Original Publish Date : 4/12/2007
An unbridgeable gap
For those of you who remember the earlier days of finite-element analysis, the following story may seem obsolete, as much software now has the ability to define beams by included tables.

James Finkel
Engineering Manager
B.E. Wallace Products
Frazer, Pa.

Nonetheless, this is a current problem because the complexity of any design software can turn nasty, especially when the model appears simple.

Several years ago I was on the road demonstrating FE software to a rather diverse audience. One of the audience members was an older engineer who had been designing railroad bridges for years. Schooled in the use of handbooks and proprietary formulas, he could quickly generate an answer based on his set of assumptions. Curious to see the software in action, he asked that I use it to solve a simple bridge problem of his choosing.

My boss at the time, who also happened to be in the audience, understood a bridge is made of beams and that beams were a feature of the software that allowed a design to be sketched out with just a few lines. What she failed to realize was that even simple geometry has some fancy math behind it. And here the problems begin.

For each line, you need to know the beam type. This information lets you determine moments of inertia, cross-sectional area, flange distance from the centerline, beam weight per foot, beam orientation, and a few other parameters. Each parameter must be entered and attached to the geometry in the proper sequence. Making the situation just that much more amusing, the lines had to be drawn in the correct sequence to ensure the orientations were compatible. I have purposely avoided discussions of boundary conditions and joint types because these just add to the impossibility of getting "the right answer."
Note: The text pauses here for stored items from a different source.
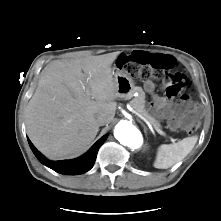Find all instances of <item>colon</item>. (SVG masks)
Returning <instances> with one entry per match:
<instances>
[{"label": "colon", "mask_w": 221, "mask_h": 221, "mask_svg": "<svg viewBox=\"0 0 221 221\" xmlns=\"http://www.w3.org/2000/svg\"><path fill=\"white\" fill-rule=\"evenodd\" d=\"M118 68L127 75L141 79H156L162 81L166 93L170 97L180 96L183 104L182 112L177 115L174 122L181 123L184 119L189 118V123L185 126L188 134L197 131L198 113H191L189 109V94L192 90L191 82L181 72L175 71L176 60L170 55L152 54L145 52H136L134 58L122 54L117 59Z\"/></svg>", "instance_id": "colon-1"}]
</instances>
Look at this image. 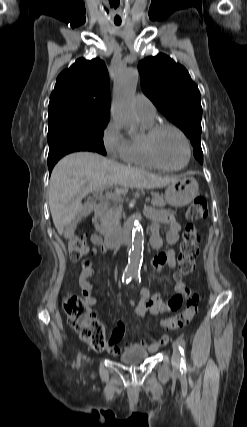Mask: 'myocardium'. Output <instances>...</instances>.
Instances as JSON below:
<instances>
[{"label":"myocardium","mask_w":247,"mask_h":427,"mask_svg":"<svg viewBox=\"0 0 247 427\" xmlns=\"http://www.w3.org/2000/svg\"><path fill=\"white\" fill-rule=\"evenodd\" d=\"M164 129H172L174 130L183 140L185 149H186V159L185 162L179 166V167H169L164 164H162L159 159L157 158V155L155 153V139L157 135ZM143 146L145 153L148 157V159L151 161V163L156 167L164 171H171L176 172L185 169L191 159V145L190 141L187 137V135L184 133V131L179 128L177 125L170 123V122H162V123H154L151 127H149L146 132L143 135Z\"/></svg>","instance_id":"1"}]
</instances>
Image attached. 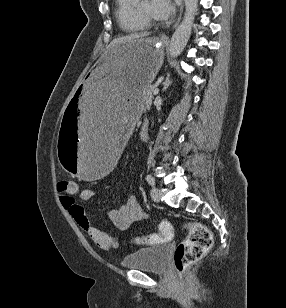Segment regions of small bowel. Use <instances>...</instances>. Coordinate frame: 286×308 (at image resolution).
I'll return each instance as SVG.
<instances>
[{
	"instance_id": "1",
	"label": "small bowel",
	"mask_w": 286,
	"mask_h": 308,
	"mask_svg": "<svg viewBox=\"0 0 286 308\" xmlns=\"http://www.w3.org/2000/svg\"><path fill=\"white\" fill-rule=\"evenodd\" d=\"M94 194V190L85 188L79 192L78 198L81 201H88ZM61 202L96 246L103 250H108L118 245L117 241L109 232L101 231L91 224L83 207L79 205L74 198L62 197ZM144 217L145 214L135 196H129L124 205L109 212V220L120 230H128L134 222Z\"/></svg>"
}]
</instances>
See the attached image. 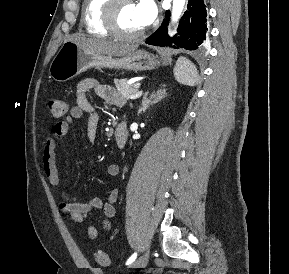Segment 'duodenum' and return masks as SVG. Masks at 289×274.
<instances>
[{
	"mask_svg": "<svg viewBox=\"0 0 289 274\" xmlns=\"http://www.w3.org/2000/svg\"><path fill=\"white\" fill-rule=\"evenodd\" d=\"M115 142L118 148H124L128 138V130L126 122L122 121L118 124L114 133Z\"/></svg>",
	"mask_w": 289,
	"mask_h": 274,
	"instance_id": "obj_1",
	"label": "duodenum"
}]
</instances>
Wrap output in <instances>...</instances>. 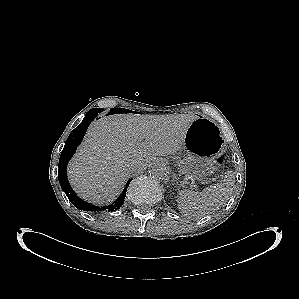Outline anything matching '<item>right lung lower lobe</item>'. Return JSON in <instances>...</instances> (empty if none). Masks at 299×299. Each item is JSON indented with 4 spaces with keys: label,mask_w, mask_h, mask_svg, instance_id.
<instances>
[{
    "label": "right lung lower lobe",
    "mask_w": 299,
    "mask_h": 299,
    "mask_svg": "<svg viewBox=\"0 0 299 299\" xmlns=\"http://www.w3.org/2000/svg\"><path fill=\"white\" fill-rule=\"evenodd\" d=\"M98 113L93 112V113H88L85 115L83 121L79 126H77L72 132L70 133L69 137L67 138V141L65 143V146L62 150V153L60 155V160H59V169H58V177H59V182L60 186L69 198V200L73 203V205L78 208L79 210H85V211H102L105 210V207H97L94 206L90 203H87L83 200H81L73 191L71 188L68 179H67V164L70 160V158L74 155L77 146L81 143L88 126L96 118ZM132 179H130L127 183L126 186L122 192V194L119 196V198L109 207H107V210L110 212L118 210L121 205H123L125 196H126V191L127 188L130 184Z\"/></svg>",
    "instance_id": "obj_1"
}]
</instances>
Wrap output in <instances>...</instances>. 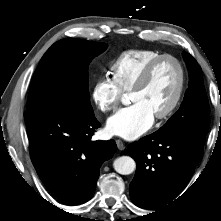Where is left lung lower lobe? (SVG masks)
<instances>
[{"label": "left lung lower lobe", "instance_id": "left-lung-lower-lobe-1", "mask_svg": "<svg viewBox=\"0 0 221 221\" xmlns=\"http://www.w3.org/2000/svg\"><path fill=\"white\" fill-rule=\"evenodd\" d=\"M206 134L157 131L130 144L137 163L130 197L141 208H160L177 197L189 182L203 155Z\"/></svg>", "mask_w": 221, "mask_h": 221}]
</instances>
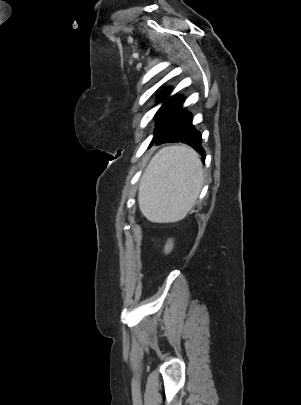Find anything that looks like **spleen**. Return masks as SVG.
I'll return each mask as SVG.
<instances>
[{
    "label": "spleen",
    "instance_id": "obj_1",
    "mask_svg": "<svg viewBox=\"0 0 301 405\" xmlns=\"http://www.w3.org/2000/svg\"><path fill=\"white\" fill-rule=\"evenodd\" d=\"M202 185V163L193 149L184 145L163 148L141 179L139 208L151 222H177L191 210Z\"/></svg>",
    "mask_w": 301,
    "mask_h": 405
}]
</instances>
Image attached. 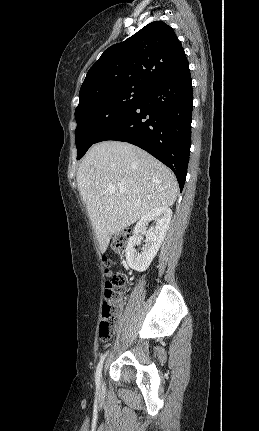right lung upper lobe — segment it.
<instances>
[{
  "instance_id": "right-lung-upper-lobe-1",
  "label": "right lung upper lobe",
  "mask_w": 259,
  "mask_h": 431,
  "mask_svg": "<svg viewBox=\"0 0 259 431\" xmlns=\"http://www.w3.org/2000/svg\"><path fill=\"white\" fill-rule=\"evenodd\" d=\"M188 66L174 30L162 21L152 22L104 51L86 75L79 103L95 94L122 87L147 90Z\"/></svg>"
}]
</instances>
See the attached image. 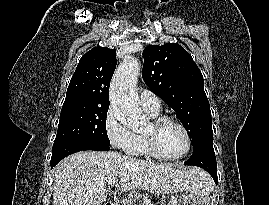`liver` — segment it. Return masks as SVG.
Wrapping results in <instances>:
<instances>
[{
  "mask_svg": "<svg viewBox=\"0 0 269 205\" xmlns=\"http://www.w3.org/2000/svg\"><path fill=\"white\" fill-rule=\"evenodd\" d=\"M118 177L120 192L139 188L157 195L207 189L211 183L208 174L195 167L154 164L113 151H81L54 168L53 205H100L108 195V180Z\"/></svg>",
  "mask_w": 269,
  "mask_h": 205,
  "instance_id": "1",
  "label": "liver"
}]
</instances>
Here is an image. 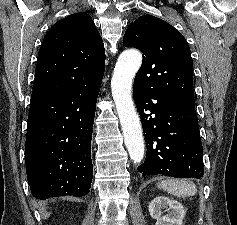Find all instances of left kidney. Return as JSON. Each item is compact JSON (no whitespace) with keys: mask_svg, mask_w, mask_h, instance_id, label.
I'll return each instance as SVG.
<instances>
[{"mask_svg":"<svg viewBox=\"0 0 237 225\" xmlns=\"http://www.w3.org/2000/svg\"><path fill=\"white\" fill-rule=\"evenodd\" d=\"M162 210L167 214L162 216ZM149 213L157 220L155 225H182L185 216L182 204L165 196H158L150 202Z\"/></svg>","mask_w":237,"mask_h":225,"instance_id":"left-kidney-1","label":"left kidney"}]
</instances>
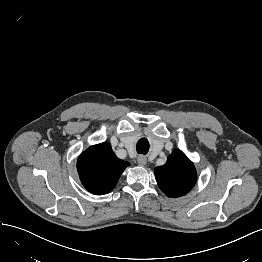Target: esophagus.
Listing matches in <instances>:
<instances>
[{
  "label": "esophagus",
  "instance_id": "1",
  "mask_svg": "<svg viewBox=\"0 0 262 262\" xmlns=\"http://www.w3.org/2000/svg\"><path fill=\"white\" fill-rule=\"evenodd\" d=\"M138 163L140 164V165H146V163H147V158L145 157V156H139L138 157Z\"/></svg>",
  "mask_w": 262,
  "mask_h": 262
}]
</instances>
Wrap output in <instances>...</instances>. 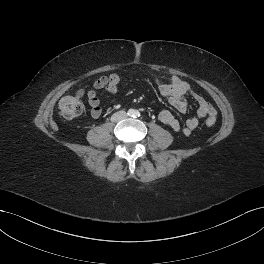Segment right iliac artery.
Wrapping results in <instances>:
<instances>
[{"label":"right iliac artery","mask_w":264,"mask_h":264,"mask_svg":"<svg viewBox=\"0 0 264 264\" xmlns=\"http://www.w3.org/2000/svg\"><path fill=\"white\" fill-rule=\"evenodd\" d=\"M128 115H129V116H133V115H134V111H133L132 109H130V110L128 111Z\"/></svg>","instance_id":"obj_1"}]
</instances>
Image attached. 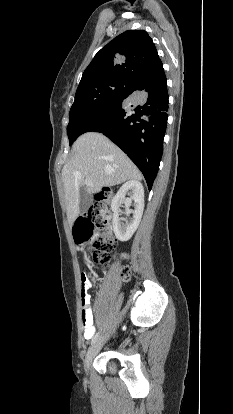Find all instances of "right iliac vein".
<instances>
[{"instance_id":"1","label":"right iliac vein","mask_w":233,"mask_h":414,"mask_svg":"<svg viewBox=\"0 0 233 414\" xmlns=\"http://www.w3.org/2000/svg\"><path fill=\"white\" fill-rule=\"evenodd\" d=\"M104 341H105V337H102L89 348L86 354V357H85V361H84V369L86 373L89 372L92 360L96 356V354L99 352V350L101 349Z\"/></svg>"}]
</instances>
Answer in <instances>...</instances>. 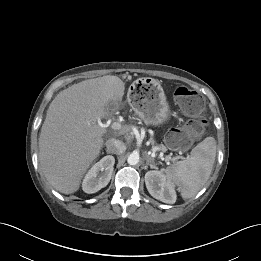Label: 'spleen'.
<instances>
[{
  "label": "spleen",
  "mask_w": 261,
  "mask_h": 261,
  "mask_svg": "<svg viewBox=\"0 0 261 261\" xmlns=\"http://www.w3.org/2000/svg\"><path fill=\"white\" fill-rule=\"evenodd\" d=\"M216 157V141L207 137L190 155L165 170L168 181L178 187L183 199L194 197L209 179Z\"/></svg>",
  "instance_id": "3e777b00"
}]
</instances>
Of course, I did not have the data available to generate the required parameters for the several different beams used in the bridge. Even making the bridge with just one type of beam would have been impossible to do on the spot. Had the correct data been available, the order of the parameters would have taken far too long to show in the minutes allotted for the demonstration. The worst part: The bridge engineer already knew the right answer.

So without hesitation and with a straight face I refused to run the customer's "trick" problem, much to the utter dismay of my boss. How do you frame this discussion in terms that a technically naive boss could comprehend? There are intuitive leaps from simple geometry to complex math to differing assumption sets. It would take days to explain just one of the issues, so when do you just punt? The boss failed to understand what the product could do. Worse, she did not know when to walk away from a no-win situation.

Before joining industrial-crane maker B.E. Wallace, Mr. Finkel worked for Ansys, Ansoft, Bentley Systems, Structural Research and Analysis, and Marconi (formerly FORE Systems).